The Man with the Golden Arm (Otto Preminger / U.S., 1955):

Frank Sinatra's arrival by bus to his old turf is reworked by Minnelli in Some Came Running, Otto Preminger has it in two splendid strokes: A tracking shot follows the protagonist past pool halls and pawn shops, then a reverse close-up from inside the saloon frames him next to neon letters in reverse. "Here we go, down and dirty." The arm shines at cards until heroin takes its toll, fresh out of prison it is kept busy with drumsticks, but, as the dandified pusher (Darren McGavin) says, "the monkey never dies. When you kick him off, he just hides in a corner, waitin' his turn." A whole seedy neighborhood in the studio as a laboratory experiment, add to it a roving camera and there's a conscious transposition of Germanic Neue Sachlichkeit to the American Lower Depths. "That unfinished feeling" in the vortex, everybody's story, from McGavin's malignant urbanity to Arnold Stang's ratty obsequiousness to Robert Strauss' cigar-chewing truculence to Eleanor Parker's full-bodied neediness.
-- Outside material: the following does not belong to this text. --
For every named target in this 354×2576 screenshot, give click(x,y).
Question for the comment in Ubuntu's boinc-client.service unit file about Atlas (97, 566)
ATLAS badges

The idealized life is a pair of mannequins in a window display, true warmth is in the burlesque house with the doleful hostess (Kim Novak). Eyes, twitchy and glazed over, register the craving, the crackup comes in the wake of a marathon poker match. "What's it a sign of when a dealer's hand begins to shake?" Above all, the Preminger scrutiny chipping away at his superstar, long takes to lay bare the desperation behind Sinatra's hepcat confidence. (Alone in a locked room with his addiction, he paces and bellows and shivers before the merciless lens.) Vidor's Street Scene for the denouement, a new beginning for the characters and a midpoint for the filmmaker between noir impressionism and hot-button topicality. Cinematography by Samuel Leavitt. With John Conte, Doro Merande, George E. Stone, George Mathews, Emile Meyer, and Leonid Kinskey. In black and white.